President Biden’s latest stimulus plan calls for a $1.9 trillion package. The counter-offer stimulus plan from Senate Republicans called for a smaller $600 billion package. Whichever is the outcome, the result is clear, more government stimulus money is on the way to consumers and the economy.    

Economic data released last week was mixed with 4Q real GDP rising only 4.0%, which was less than the 5.5% some economists had predicted. However, capex was a strong +13.5% and housing up a stunning +33.5% for the quarter. Clearly, investment is driving the economy, and everyone is looking ahead to the successful widespread distribution of the COVID-19 vaccine. Last week, Fed Chairman Jay Powell was quoted stating the obvious to the investment community: “the key to growth will be the vaccine rollout.”   

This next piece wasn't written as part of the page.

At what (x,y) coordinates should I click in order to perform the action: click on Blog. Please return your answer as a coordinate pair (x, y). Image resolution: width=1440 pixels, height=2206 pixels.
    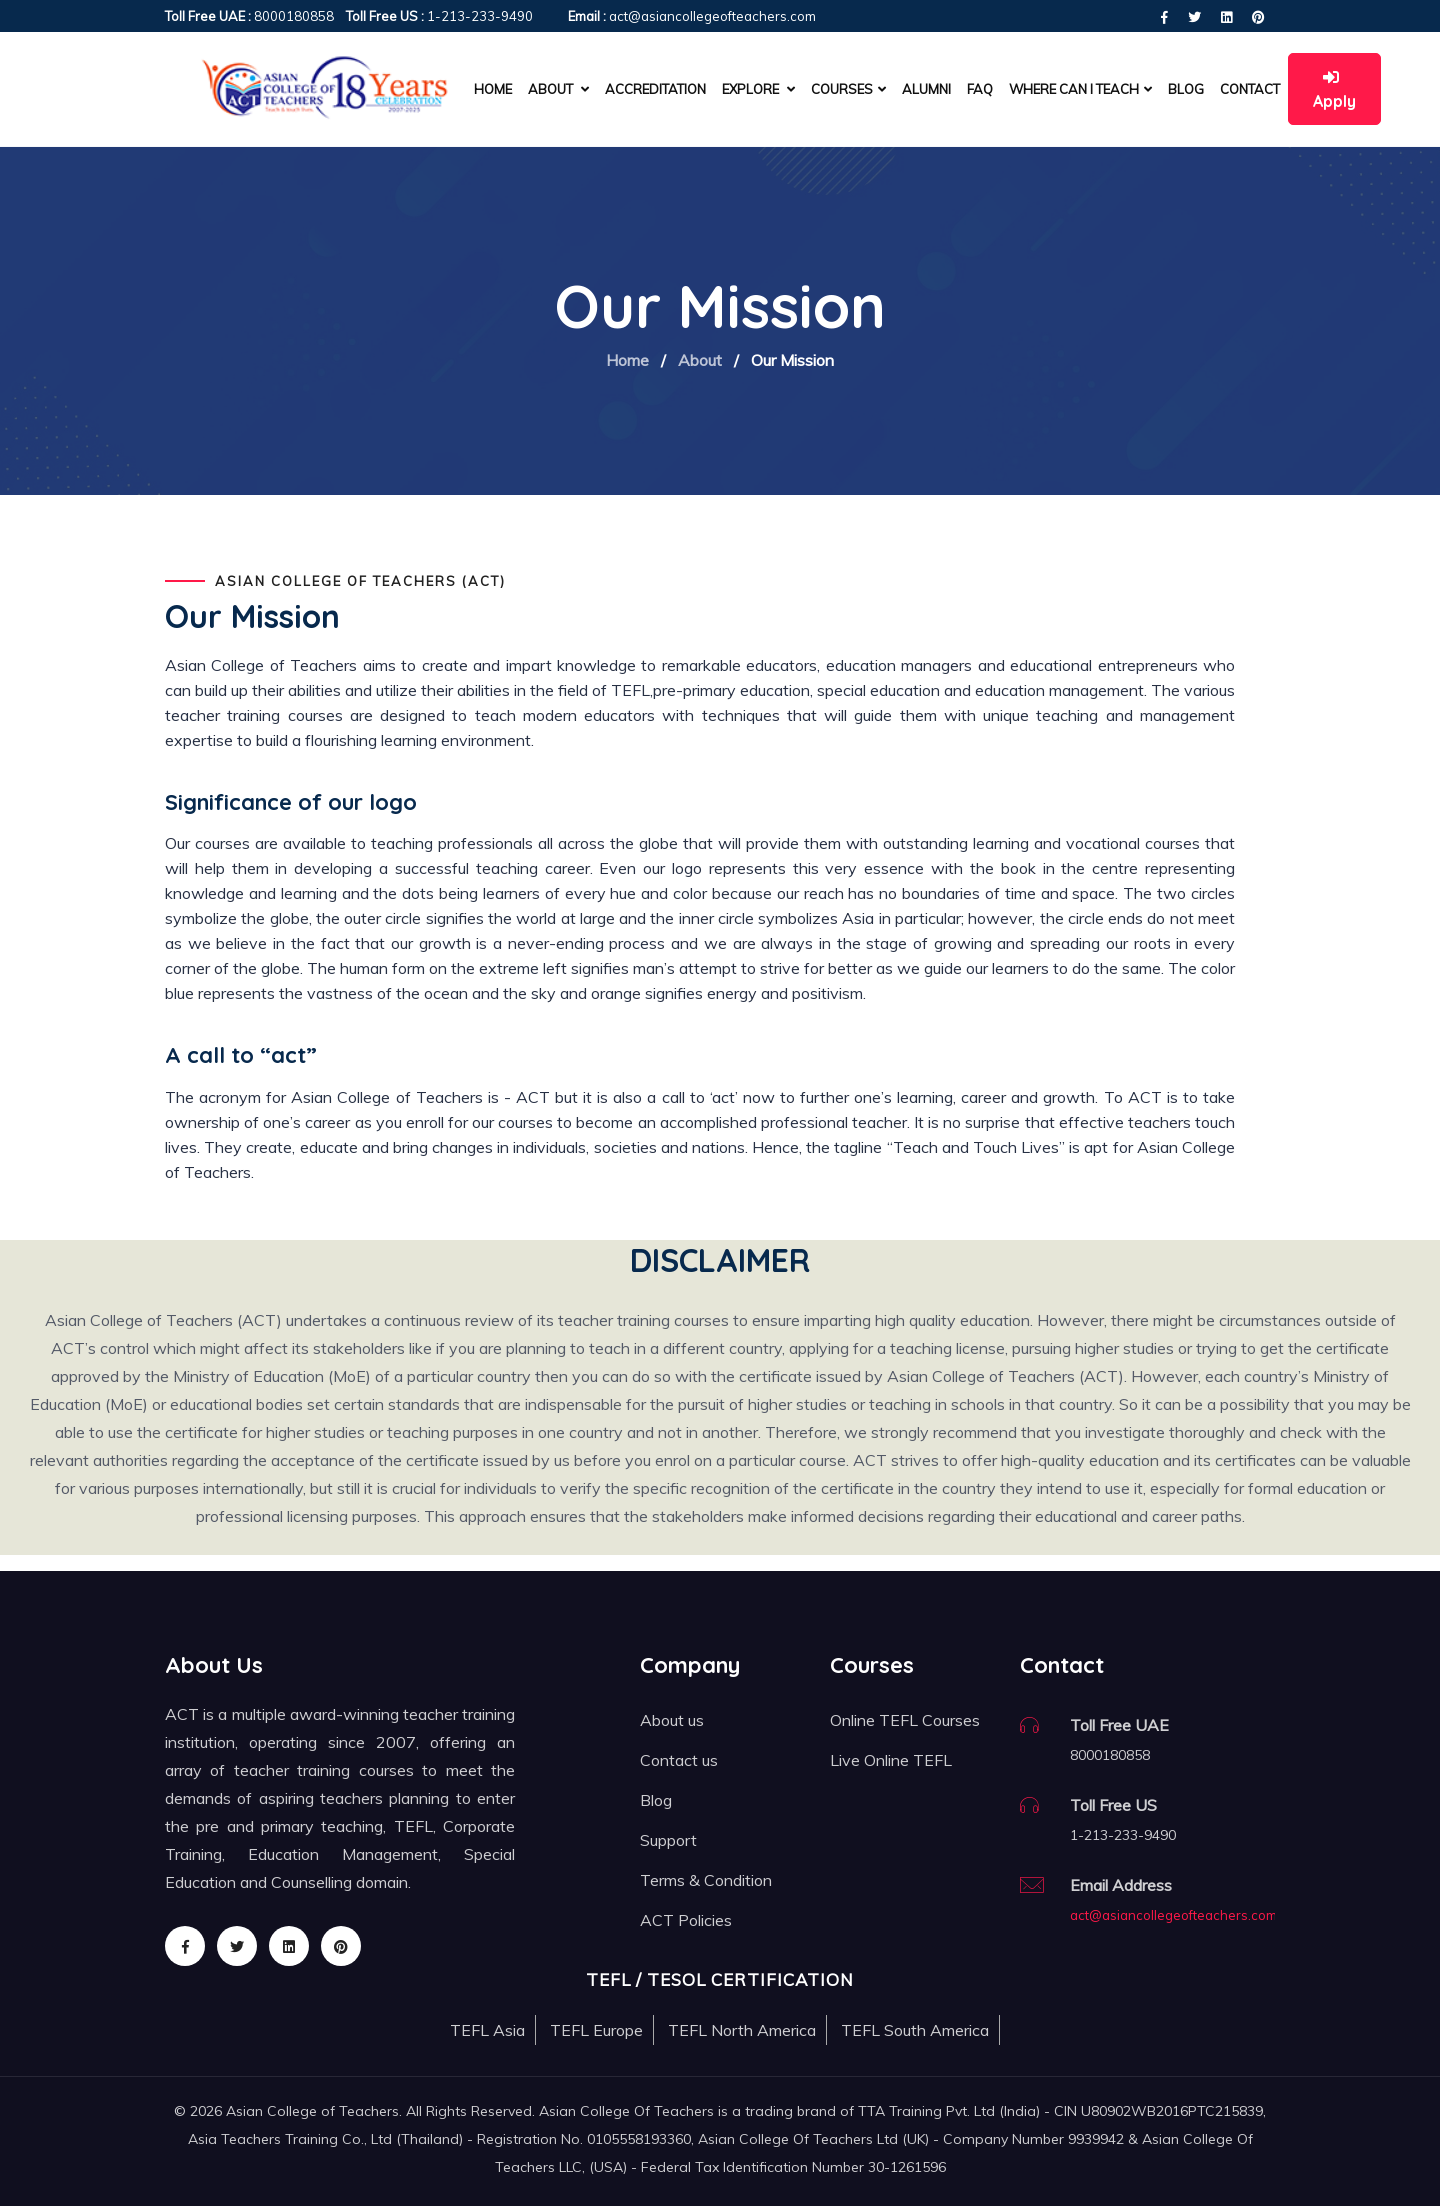     Looking at the image, I should click on (1186, 89).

Last week we saw some interesting trading in the markets as retail investors handed the hedge fund community losses in a few widely traded short sells. Tailwinds of consumer reserves, Fed liquidity, further government stimulus, and a successful vaccine from at least four pharmaceutical firms outweigh the economic headwinds. Stay diversified and stick to your long-term financial plan. 

The Numbers & “Heat Map”

Sources: Index Returns: Morningstar Workstation. Past performance is no guarantee of future results. Indices are unmanaged and cannot be invested into directly. Three, five and ten year returns are annualized. Interest Rates: Federal Reserve, Mortgage Bankers Association.

The health of the economy is a key driver of long-term returns in the stock market. Below, we assess the key economic conditions that we believe are of particular importance to investors.




U.S. GDP increased at a 4% annualized rate in Q4. For the full-year 2020, the U.S. economy contracted by 3.5%, its worst performance since 1946. GDP is expected to improve meaningfully in 2021 as the American population gets vaccinated.



Q4 earnings season is underway. Consensus estimates were that S&P 500 earnings would be down 7% year-over-year, however, companies are beating expectations – oftentimes by a wide margin – thus far.



The unemployment rate was stagnant in December at 6.7%. This is the first month since April in which the unemployment rate did not improve.



The Fed plans to allow inflation to temporarily overshoot its 2% target such that the long-term average is 2%. Inflation has been tame since the Great Financial Crisis, less than 2%.



President Biden unveiled a $1.9 trillion stimulus package last week. If the bill passes through Congress, the U.S. economy will have received a total of approximately $4 trillion in stimulus over the trailing twelve months.



The Federal Reserve supported asset markets with unprecedented speed and magnitude in response to COVID-19.




There are few, if any, looming geopolitical risks that could upset the economic recovery.



Although economic activity mostly remains below 2019’s levels, improvement has occurred across nearly every measure since the April 2020 nadir. With multiple vaccines in distribution, a second fiscal package in place, and interest rates low, 2021 is positioning to be a strong economic year.

The “Heat Map” is a subjective analysis based upon metrics that VNFA’s investment committee believes are important to financial markets and the economy. The “Heat Map” is designed for informational purposes only and is not intended for use as a basis for investment decisions.